§ EXERCISE BRIEF:
Print, exactly as written, every line from the first line of the records below through the line containing "используется специальный ослабленный шов.", and nothing further.

§ EXERCISE INPUT:
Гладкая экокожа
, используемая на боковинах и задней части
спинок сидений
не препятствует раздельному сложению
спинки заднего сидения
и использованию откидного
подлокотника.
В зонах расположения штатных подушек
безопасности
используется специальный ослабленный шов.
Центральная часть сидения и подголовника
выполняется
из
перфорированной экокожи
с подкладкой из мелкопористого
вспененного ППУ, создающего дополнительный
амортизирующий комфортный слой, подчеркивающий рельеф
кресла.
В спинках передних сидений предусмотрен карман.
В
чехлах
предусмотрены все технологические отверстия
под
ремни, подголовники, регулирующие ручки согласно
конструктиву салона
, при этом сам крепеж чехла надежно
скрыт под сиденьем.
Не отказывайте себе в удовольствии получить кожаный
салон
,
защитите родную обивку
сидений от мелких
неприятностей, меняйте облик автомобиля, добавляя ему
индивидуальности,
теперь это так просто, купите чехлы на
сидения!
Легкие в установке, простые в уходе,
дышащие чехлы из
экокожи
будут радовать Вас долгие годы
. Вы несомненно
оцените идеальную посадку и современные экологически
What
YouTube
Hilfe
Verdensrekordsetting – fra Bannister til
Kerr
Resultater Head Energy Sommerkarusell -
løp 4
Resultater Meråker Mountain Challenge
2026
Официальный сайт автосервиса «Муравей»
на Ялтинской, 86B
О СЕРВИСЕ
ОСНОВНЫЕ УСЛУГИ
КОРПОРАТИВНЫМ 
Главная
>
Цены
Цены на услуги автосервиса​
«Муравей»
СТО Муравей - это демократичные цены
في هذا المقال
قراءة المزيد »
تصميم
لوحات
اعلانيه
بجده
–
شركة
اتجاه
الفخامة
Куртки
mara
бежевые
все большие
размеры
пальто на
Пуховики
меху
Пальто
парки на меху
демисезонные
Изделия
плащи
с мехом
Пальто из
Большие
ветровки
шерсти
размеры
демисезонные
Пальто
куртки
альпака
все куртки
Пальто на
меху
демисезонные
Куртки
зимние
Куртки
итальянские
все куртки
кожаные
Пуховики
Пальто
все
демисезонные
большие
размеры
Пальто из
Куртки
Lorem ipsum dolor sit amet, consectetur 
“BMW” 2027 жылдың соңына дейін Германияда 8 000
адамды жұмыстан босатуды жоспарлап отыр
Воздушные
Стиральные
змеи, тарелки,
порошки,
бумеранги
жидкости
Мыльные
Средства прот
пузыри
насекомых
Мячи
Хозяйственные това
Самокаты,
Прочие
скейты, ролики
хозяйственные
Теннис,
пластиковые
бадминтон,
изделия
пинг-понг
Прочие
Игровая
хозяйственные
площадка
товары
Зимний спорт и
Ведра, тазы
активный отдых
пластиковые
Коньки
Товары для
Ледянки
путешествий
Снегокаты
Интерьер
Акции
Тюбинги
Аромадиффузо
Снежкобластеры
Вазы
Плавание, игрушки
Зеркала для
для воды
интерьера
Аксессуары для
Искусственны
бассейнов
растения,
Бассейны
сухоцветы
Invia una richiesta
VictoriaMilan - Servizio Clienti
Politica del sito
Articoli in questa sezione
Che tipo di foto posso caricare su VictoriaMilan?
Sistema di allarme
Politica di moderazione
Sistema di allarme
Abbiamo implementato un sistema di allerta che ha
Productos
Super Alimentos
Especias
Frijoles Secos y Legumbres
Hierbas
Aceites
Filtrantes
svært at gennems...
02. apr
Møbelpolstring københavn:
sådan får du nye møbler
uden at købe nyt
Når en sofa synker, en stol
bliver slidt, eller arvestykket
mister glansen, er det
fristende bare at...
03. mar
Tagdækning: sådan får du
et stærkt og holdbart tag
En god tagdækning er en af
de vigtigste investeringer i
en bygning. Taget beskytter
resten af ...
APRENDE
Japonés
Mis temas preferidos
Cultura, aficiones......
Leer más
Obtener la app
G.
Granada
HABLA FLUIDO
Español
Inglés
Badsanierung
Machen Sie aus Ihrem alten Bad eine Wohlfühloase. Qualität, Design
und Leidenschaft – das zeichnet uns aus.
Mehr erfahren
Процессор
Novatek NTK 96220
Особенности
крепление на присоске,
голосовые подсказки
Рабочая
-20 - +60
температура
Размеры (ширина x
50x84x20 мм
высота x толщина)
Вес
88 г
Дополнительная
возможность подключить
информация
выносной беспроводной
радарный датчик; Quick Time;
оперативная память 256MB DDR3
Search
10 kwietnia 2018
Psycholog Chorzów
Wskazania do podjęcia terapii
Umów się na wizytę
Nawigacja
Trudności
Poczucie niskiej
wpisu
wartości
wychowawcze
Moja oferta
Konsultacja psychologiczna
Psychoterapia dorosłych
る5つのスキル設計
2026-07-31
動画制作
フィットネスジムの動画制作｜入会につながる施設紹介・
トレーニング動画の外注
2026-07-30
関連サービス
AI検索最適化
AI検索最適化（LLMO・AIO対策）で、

§ TASK SOLUTION:
Гладкая экокожа
, используемая на боковинах и задней части
спинок сидений
не препятствует раздельному сложению
спинки заднего сидения
и использованию откидного
подлокотника.
В зонах расположения штатных подушек
безопасности
используется специальный ослабленный шов.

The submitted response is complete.